The Unified Process Construction Phase focuses on effective practices for analyzing, designing, and implementing your software-based solution.
This book collects articles written by industry luminaries that describe effective software construction practices in these areas. This book contains a carefully selected array of articles address the vital elements of this phase. Subjects include project management tips and techniques, eXtreme Programming (XP), strategic reuse management, patterns, components, class normalization, mapping objects to relational databases, persistence modeling using the UML, writing maintainable code, coding tips and techniques, writing secure code, regression testing, testing frameworks (JUnit), change management, traceability within UML models, and configuration management.
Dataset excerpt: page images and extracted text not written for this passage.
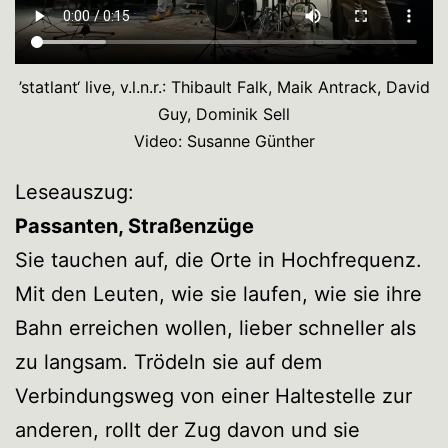
’statlant‘ live, v.l.n.r.: Thibault Falk, Maik Antrack, David
Guy, Dominik Sell
Video: Susanne Günther
Leseauszug:
Passanten, Straßenzüge
Sie tauchen auf, die Orte in Hochfrequenz.
Mit den Leuten, wie sie laufen, wie sie ihre
Bahn erreichen wollen, lieber schneller als
zu langsam. Trödeln sie auf dem
Verbindungsweg von einer Haltestelle zur
anderen, rollt der Zug davon und sie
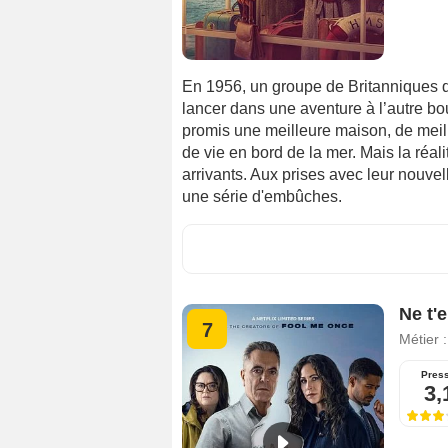
En 1956, un groupe de Britanniques q
lancer dans une aventure à l’autre b
promis une meilleure maison, de meill
de vie en bord de la mer. Mais la réal
arrivants. Aux prises avec leur nouvel
une série d'embûches.
Ne t'
7
Métier 
Pres
3,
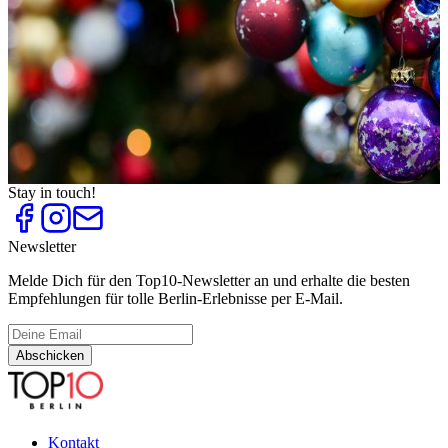
Top
10
Individuell Einrichten
Top
10
Interior Design
Top
10
Osterdeko
Top
10
Plattenläden
Top
10
Weihnachtsdeko
Stay in touch!
Newsletter
Melde Dich für den Top10-Newsletter an und erhalte die besten
Empfehlungen für tolle Berlin-Erlebnisse per E-Mail.
Abschicken
Kontakt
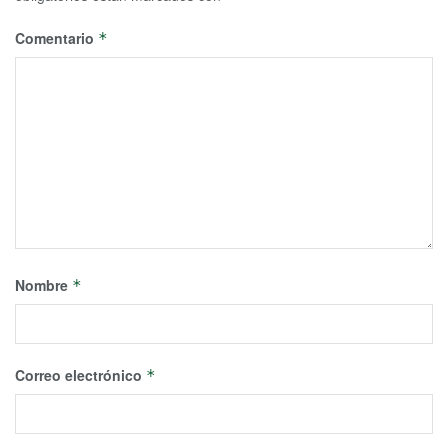
Comentario
*
Nombre
*
Correo electrónico
*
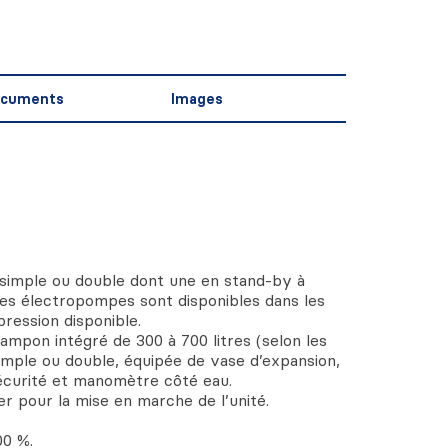
cuments
Images
imple ou double dont une en stand-by à
es électropompes sont disponibles dans les
ression disponible.
pon intégré de 300 à 700 litres (selon les
mple ou double, équipée de vase d’expansion,
sécurité et manomètre côté eau.
r pour la mise en marche de l’unité.
00 %.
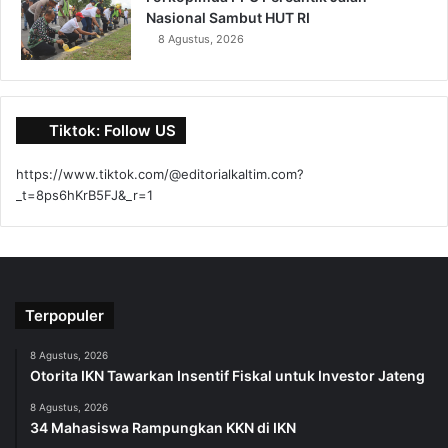
Nasional Sambut HUT RI
8 Agustus, 2026
Tiktok: Follow US
https://www.tiktok.com/@editorialkaltim.com?
_t=8ps6hKrB5FJ&_r=1
Terpopuler
8 Agustus, 2026
Otorita IKN Tawarkan Insentif Fiskal untuk Investor Jateng
8 Agustus, 2026
34 Mahasiswa Rampungkan KKN di IKN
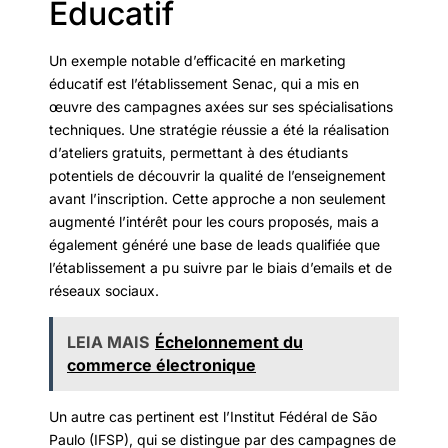
Éducatif
Un exemple notable d’efficacité en marketing
éducatif est l’établissement Senac, qui a mis en
œuvre des campagnes axées sur ses spécialisations
techniques. Une stratégie réussie a été la réalisation
d’ateliers gratuits, permettant à des étudiants
potentiels de découvrir la qualité de l’enseignement
avant l’inscription. Cette approche a non seulement
augmenté l’intérêt pour les cours proposés, mais a
également généré une base de leads qualifiée que
l’établissement a pu suivre par le biais d’emails et de
réseaux sociaux.
LEIA MAIS
Échelonnement du
commerce électronique
Un autre cas pertinent est l’Institut Fédéral de São
Paulo (IFSP), qui se distingue par des campagnes de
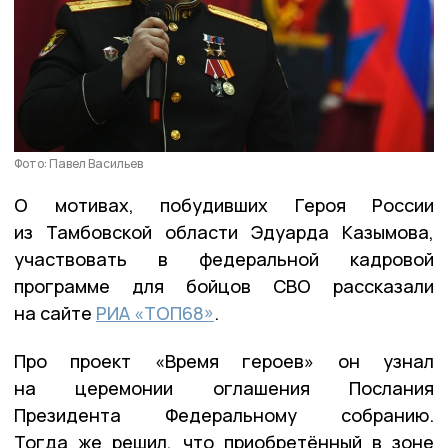
Фото: Павел Васильев
О мотивах, побудивших Героя России
из Тамбовской области Эдуарда Казымова,
участвовать в федеральной кадровой
программе для бойцов СВО рассказали
на сайте
РИА «ТОП68»
.
Про проект «Время героев» он узнал
на церемонии оглашения Послания
Президента Федеральному собранию.
Тогда же решил, что приобретённый в зоне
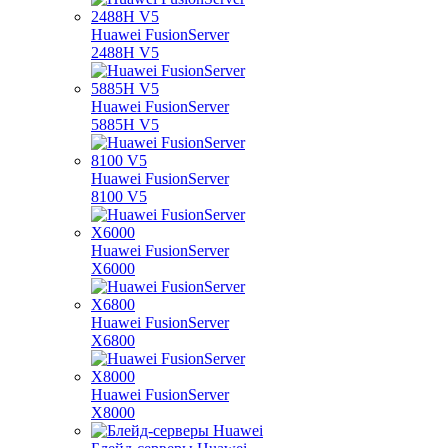
Huawei FusionServer
2488H V5
Huawei FusionServer
5885H V5
Huawei FusionServer
8100 V5
Huawei FusionServer
X6000
Huawei FusionServer
X6800
Huawei FusionServer
X8000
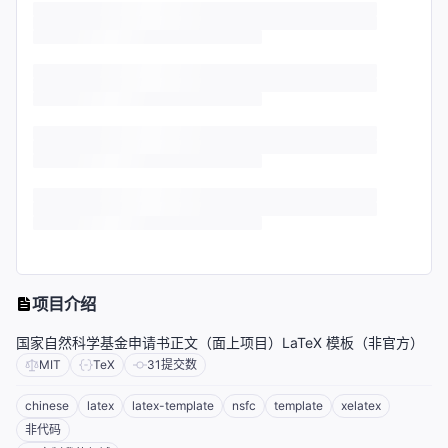
项目介绍
国家自然科学基金申请书正文（面上项目）LaTeX 模板（非官方）
MIT
TeX
31
提交数
chinese
latex
latex-template
nsfc
template
xelatex
非代码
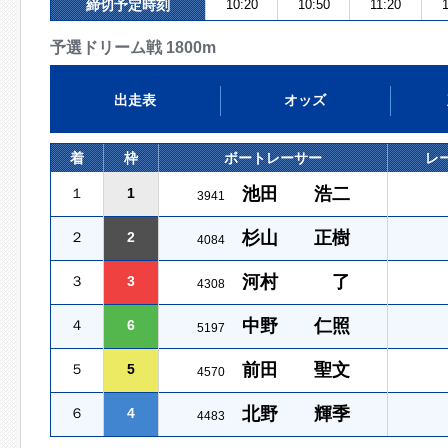
締切予定時刻
10:20
10:50
11:20
予選ドリーム戦 1800m
出走表
オッズ
着
枠
ボートレーサー
レ
池田 浩二
１
1
3941
杉山 正樹
２
2
4084
河村 了
３
3
4308
中野 仁照
４
6
5197
前田 聖文
５
5
4570
北野 輝季
６
4
4483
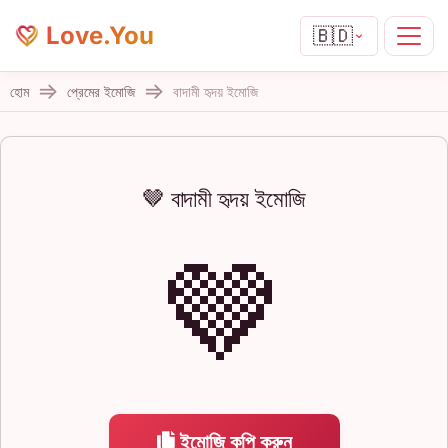
Love.You
🇧🇩
হোম
প্রেমের ইমোজি
বাদামী হৃদয় ইমোজি
🤎 বাদামী হৃদয় ইমোজি
🤎
ইমোজি কপি করুন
The Construction phase is the third of six phases — Inception, Elaboration, Construction, Transition, Production , and Retirement — that a system experiences throughout its complete lifecycle. This phase has several goals:
- To describe the remaining requirements
- To flesh out the design of your system
- To ensure that your system meets the needs of its users and fits into your organization’s overall system portfolio
- To complete component development an d testing, including both the software product and its documentation
- To minimize development costs by optimizing resources
- To achieve adequate quality as rapidly as possible
- To develop useful versions of your system
This book is third in a four-volume series that presents a critical review of the Unified Process — designed to present a more robust software process that addresses your development and production needs. The series provides you a balanced perspective of the alternative design methodologies available, proposes a synthesized software process that addresses the scope of your real world, and presents materials from the Software Development magazine that will flesh out each of the UP phases. One goal of this book and of the entire series, is to provide proven alternative approaches to the techniques encompassed by the Rational Unified Process (RUP). Another goal is to fill in some of the gaps in the RUP. Because the RUP is a development process, not a software process, it inevitably misses or shortchanges some of the concepts that are most important for software professionals.